**TASK PROMPT**
Search the material below for the string "mobile". Return every line that holds it.

....

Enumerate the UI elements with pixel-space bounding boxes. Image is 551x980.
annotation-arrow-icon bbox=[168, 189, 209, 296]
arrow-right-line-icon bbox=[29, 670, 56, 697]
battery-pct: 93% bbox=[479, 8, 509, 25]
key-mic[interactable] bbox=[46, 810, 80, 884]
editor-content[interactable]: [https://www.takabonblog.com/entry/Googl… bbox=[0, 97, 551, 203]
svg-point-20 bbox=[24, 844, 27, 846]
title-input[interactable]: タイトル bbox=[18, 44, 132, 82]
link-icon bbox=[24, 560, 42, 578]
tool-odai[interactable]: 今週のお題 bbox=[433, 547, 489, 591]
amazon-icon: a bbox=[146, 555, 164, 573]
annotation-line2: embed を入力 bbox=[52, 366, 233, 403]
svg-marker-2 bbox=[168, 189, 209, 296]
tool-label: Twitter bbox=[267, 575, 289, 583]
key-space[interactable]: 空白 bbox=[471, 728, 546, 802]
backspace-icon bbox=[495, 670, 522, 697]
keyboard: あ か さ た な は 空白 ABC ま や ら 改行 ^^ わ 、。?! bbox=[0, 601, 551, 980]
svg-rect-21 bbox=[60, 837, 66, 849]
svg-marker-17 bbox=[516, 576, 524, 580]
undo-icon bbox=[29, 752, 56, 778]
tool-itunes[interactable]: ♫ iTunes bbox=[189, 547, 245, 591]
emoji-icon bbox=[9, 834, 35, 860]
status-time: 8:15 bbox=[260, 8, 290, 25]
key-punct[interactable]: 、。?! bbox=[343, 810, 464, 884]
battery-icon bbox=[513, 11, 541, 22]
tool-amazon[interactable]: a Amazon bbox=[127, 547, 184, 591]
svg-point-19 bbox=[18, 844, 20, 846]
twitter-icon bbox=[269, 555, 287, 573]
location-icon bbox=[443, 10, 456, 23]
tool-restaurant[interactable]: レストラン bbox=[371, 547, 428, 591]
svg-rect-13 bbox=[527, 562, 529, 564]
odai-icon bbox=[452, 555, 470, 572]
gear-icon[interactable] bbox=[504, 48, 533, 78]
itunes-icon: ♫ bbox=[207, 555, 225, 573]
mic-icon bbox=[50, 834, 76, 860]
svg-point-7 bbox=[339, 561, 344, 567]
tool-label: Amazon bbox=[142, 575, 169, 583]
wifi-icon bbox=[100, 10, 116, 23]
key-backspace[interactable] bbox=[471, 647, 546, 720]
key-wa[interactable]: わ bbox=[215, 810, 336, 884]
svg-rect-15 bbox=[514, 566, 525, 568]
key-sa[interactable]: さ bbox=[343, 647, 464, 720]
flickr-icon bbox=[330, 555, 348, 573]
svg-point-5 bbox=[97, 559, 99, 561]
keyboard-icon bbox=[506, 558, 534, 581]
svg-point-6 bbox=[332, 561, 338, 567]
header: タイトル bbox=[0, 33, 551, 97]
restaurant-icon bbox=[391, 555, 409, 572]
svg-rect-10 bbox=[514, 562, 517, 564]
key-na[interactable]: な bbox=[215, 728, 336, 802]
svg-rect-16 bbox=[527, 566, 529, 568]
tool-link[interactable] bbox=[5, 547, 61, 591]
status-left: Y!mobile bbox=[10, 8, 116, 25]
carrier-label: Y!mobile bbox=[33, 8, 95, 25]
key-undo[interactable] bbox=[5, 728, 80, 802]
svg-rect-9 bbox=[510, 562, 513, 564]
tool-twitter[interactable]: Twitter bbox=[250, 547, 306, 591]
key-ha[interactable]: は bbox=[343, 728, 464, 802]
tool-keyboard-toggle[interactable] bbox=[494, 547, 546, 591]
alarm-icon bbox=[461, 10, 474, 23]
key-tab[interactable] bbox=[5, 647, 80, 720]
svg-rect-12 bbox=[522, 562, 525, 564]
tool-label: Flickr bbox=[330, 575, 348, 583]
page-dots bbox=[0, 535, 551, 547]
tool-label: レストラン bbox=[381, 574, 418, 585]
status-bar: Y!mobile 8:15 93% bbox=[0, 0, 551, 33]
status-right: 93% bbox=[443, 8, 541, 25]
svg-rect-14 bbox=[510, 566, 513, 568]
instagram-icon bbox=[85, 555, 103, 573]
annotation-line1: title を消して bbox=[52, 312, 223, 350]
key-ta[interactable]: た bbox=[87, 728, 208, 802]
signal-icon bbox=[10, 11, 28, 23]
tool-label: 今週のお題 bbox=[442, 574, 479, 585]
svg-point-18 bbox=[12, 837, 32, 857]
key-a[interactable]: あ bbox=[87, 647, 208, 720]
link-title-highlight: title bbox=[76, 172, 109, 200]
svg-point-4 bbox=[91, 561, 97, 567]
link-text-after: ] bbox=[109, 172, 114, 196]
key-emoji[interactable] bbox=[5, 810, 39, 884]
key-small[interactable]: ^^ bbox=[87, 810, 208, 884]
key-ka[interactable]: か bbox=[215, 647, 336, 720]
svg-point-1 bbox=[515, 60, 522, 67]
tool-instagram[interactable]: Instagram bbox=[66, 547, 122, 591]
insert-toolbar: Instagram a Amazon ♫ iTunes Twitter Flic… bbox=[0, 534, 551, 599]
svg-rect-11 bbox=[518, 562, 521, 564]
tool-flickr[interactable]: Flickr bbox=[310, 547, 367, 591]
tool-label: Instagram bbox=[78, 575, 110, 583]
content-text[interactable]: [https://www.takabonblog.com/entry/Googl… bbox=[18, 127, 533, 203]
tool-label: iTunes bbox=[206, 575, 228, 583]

....

**SOLUTION FOR THIS TASK**
status-left: Y!mobile bbox=[10, 8, 116, 25]
carrier-label: Y!mobile bbox=[33, 8, 95, 25]
status-bar: Y!mobile 8:15 93% bbox=[0, 0, 551, 33]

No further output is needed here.